Decades of unchecked mass tourism has left Indonesia’s resort of island of Bali – known as the Island of the Gods – with a host of problems including over-development, mountains of trash and pollution. The film follows Balinese youths as they fight to save their unique tropical idyll of ancient temples, terraced rice paddy fields and spectacular surfing beaches before it’s too late.
Over the last 40 years Bali has gone from being a spiritual, low-key holiday destination to an international tourist hot spot. Now it’s stretched to breaking point, with a waste problem that’s out of control.

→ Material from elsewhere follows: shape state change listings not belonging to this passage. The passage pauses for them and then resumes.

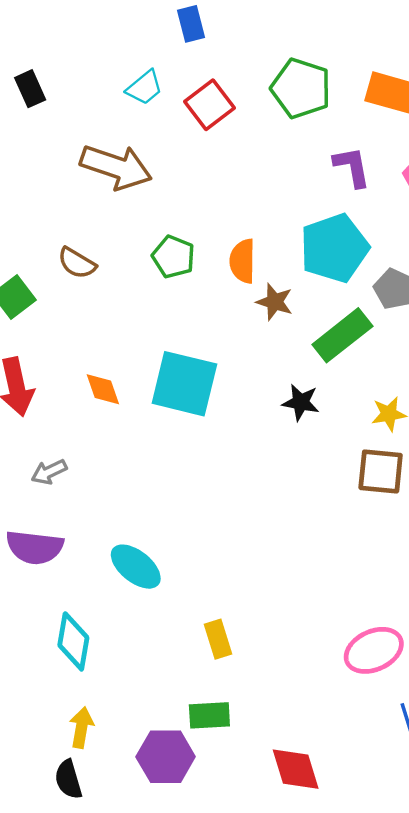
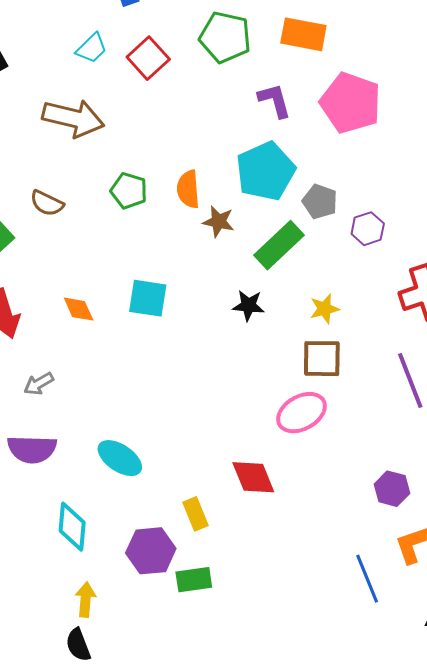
cyan square: (184, 384) -> (148, 298), size x0.7
pink ellipse: (374, 650) -> (302, 413), moved
purple hexagon: (166, 757) -> (151, 551), moved
red diamond: (296, 769) -> (253, 477), moved

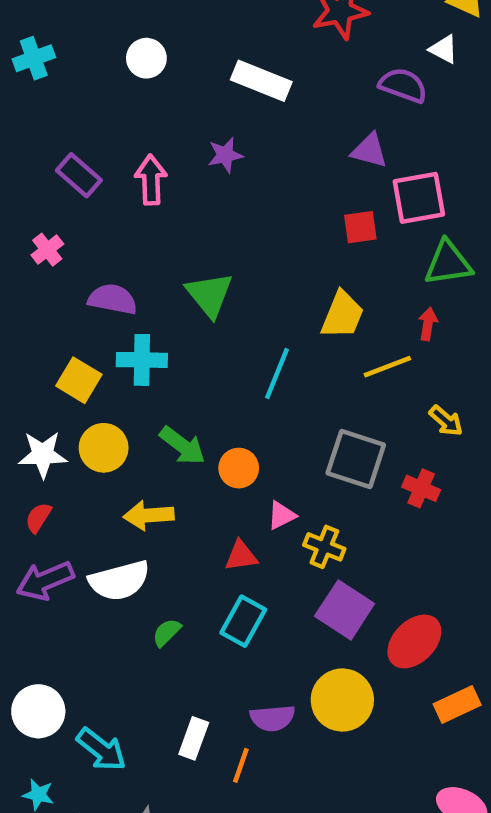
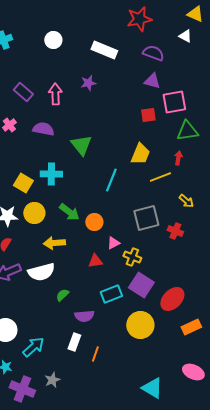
purple semicircle: (403, 85) -> (153, 53), moved
purple semicircle: (113, 299) -> (43, 129), moved
gray square: (356, 459) -> (146, 218), turned -32
cyan rectangle: (243, 621) -> (111, 294), moved, turned 40
purple semicircle: (273, 718) -> (84, 316), moved
cyan arrow: (101, 750) -> (33, 347), turned -80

Since the late 1970’s the number of tourists visiting Bali each year has exploded to well over two and a half million. Combined with the local population, Bali generates thousands of tons of rubbish each day that floats down the rivers and out to the sea, piling up on the world famous Kuta Beach. There’s a growing resistance – particularly among young Bali locals – to this rampant development on the island and tourism at any cost. Yet farmers are still selling their land to developers, fuelling a real estate boom that’s driving prices through the roof. “Tourists are not destroying Bali, the greedy investors are destroying Bali”, says Bali’s governor, Made Pastika. For locals, like surf legend Mega, Bali stands to lose more that just its beautiful natural environment. “If every place is like Kuta with high-rise buildings everywhere then Bali is not like Bali anymore. If that happens it’s like our souls are lost.”